Braganza tells Smithsonian magazine that Catherine may have commissioned the design—probably for a pendant—as “a sign of her conviction of her own enduring legitimacy [and] a sign of stubbornness in refusing to concede that legitimacy.” In 1532, when Henry was on the verge of marrying Anne, he had “no incentive … to commission a pendant that legitimize[d] Catherine’s claim to be queen,” the scholar adds.
Holbein, who is best known for his stunningly lifelike portraits of Tudor royals and nobles, also designed some of the jewels worn by his sitters. Though few examples of these pieces survive today, a large number of his drawings appear in the Jewellery Book. Several are adorned with “mysterious initials and ciphers, which still beguile scholars and can only suggest the intrigues and scandals of the court of Henry VIII,” wrote Emily Selter for the Adventurine in 2017.

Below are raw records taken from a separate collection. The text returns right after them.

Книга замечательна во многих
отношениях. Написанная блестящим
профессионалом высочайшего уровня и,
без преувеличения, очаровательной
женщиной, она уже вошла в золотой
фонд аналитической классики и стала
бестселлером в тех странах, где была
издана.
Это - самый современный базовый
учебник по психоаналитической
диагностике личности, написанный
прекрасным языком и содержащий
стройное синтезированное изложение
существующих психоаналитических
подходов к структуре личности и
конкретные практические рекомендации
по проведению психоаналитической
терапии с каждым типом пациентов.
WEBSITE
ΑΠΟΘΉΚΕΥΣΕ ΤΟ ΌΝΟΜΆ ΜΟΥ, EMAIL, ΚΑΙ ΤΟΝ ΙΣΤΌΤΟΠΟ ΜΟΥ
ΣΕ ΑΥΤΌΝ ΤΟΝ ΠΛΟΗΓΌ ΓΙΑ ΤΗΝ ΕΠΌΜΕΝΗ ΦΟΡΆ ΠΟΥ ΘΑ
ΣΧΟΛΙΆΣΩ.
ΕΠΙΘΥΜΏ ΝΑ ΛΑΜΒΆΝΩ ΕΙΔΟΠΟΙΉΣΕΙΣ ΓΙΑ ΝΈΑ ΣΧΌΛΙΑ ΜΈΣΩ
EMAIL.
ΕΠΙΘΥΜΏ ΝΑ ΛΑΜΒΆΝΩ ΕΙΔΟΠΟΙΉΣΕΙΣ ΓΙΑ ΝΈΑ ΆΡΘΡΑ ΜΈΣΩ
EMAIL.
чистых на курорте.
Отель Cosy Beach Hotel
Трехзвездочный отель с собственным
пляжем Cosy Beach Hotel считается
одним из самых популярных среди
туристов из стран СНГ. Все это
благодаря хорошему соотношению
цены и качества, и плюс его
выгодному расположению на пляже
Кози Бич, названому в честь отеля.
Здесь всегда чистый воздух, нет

Braganza started studying Holbein’s drawings while working on her dissertation earlier this year. (Also a law student at Columbia Law School, where she studies constitutional law and voting rights, she’s currently writing a book about Renaissance writers and the birth of code.) To unravel the meaning of this particular design, which contains a small hole at the top suggesting it was meant to be worn as a pendant, Braganza followed the steps she has used in the past to decode hidden messages in intertwined letters.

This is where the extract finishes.